Tout propriétaire peut, par convention, mettre à la disposition d'une société d'aménagement foncier et d'établissement rural (Safer) des immeubles ruraux libres de location, en vue de leur aménagement parcellaire, ou de leur mise en valeur agricole, pour autant que cette dernière soit effectuée par des agriculteurs, selon l'article L.142-6 du code rural.

Ces conventions sont dérogatoires aux dispositions sur le bail rural. Depuis la loi d'avenir agricole du 13 octobre 2014, la durée maximale des conventions est de six ans, renouvelable une fois, quelle que soit la superficie des immeubles ruraux mis à disposition.

Ces baux ont un caractère temporaire et ne sont pas soumis au statut du fermage, sauf concernant le prix. Les baux déterminent, au moment de leur conclusion, les améliorations que le preneur s'engage à apporter au fonds et les indemnités qu'il percevra à l'expiration du bail.

A l'expiration de ce dernier, lorsqu'il excède une durée de six ans, le propriétaire ne peut donner à bail rural, dans les conditions de l'article L. 411-1, le bien ayant fait l'objet de la convention, sans l'avoir préalablement proposé dans les mêmes conditions au preneur en place.
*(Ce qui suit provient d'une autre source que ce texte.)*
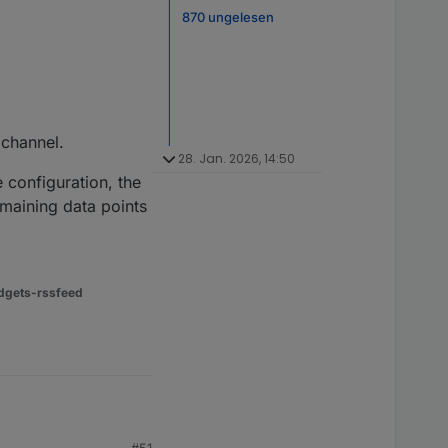
870 ungelesen
 channel.
28. Jan. 2026, 14:50
 configuration, the
emaining data points
dgets-rssfeed
#51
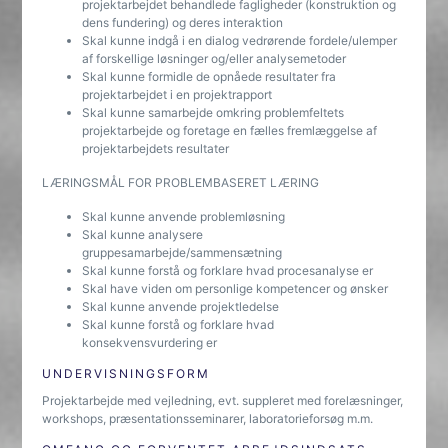
projektarbejdet behandlede fagligheder (konstruktion og
dens fundering) og deres interaktion
Skal kunne indgå i en dialog vedrørende fordele/ulemper
af forskellige løsninger og/eller analysemetoder
Skal kunne formidle de opnåede resultater fra
projektarbejdet i en projektrapport
Skal kunne samarbejde omkring problemfeltets
projektarbejde og foretage en fælles fremlæggelse af
projektarbejdets resultater
LÆRINGSMÅL FOR PROBLEMBASERET LÆRING
Skal kunne anvende problemløsning
Skal kunne analysere
gruppesamarbejde/sammensætning
Skal kunne forstå og forklare hvad procesanalyse er
Skal have viden om personlige kompetencer og ønsker
Skal kunne anvende projektledelse
Skal kunne forstå og forklare hvad
konsekvensvurdering er
UNDERVISNINGSFORM
Projektarbejde med vejledning, evt. suppleret med forelæsninger,
workshops, præsentationsseminarer, laboratorieforsøg m.m.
On considère que la convention passée avec la Safer confère au locataire un droit de préférence. Il faut toutefois remplir deux conditions : le propriétaire doit envisager de conclure un bail rural soumis au statut du fermage et le bail consenti par la Safer doit avoir eu une durée excédant six ans.

Le problème, dans votre cas, est que vous n'êtes plus considéré comme preneur en place, puisque vous n'exploitez plus les terres depuis huit ans. A priori, le texte ne peut donc pas s'appliquer.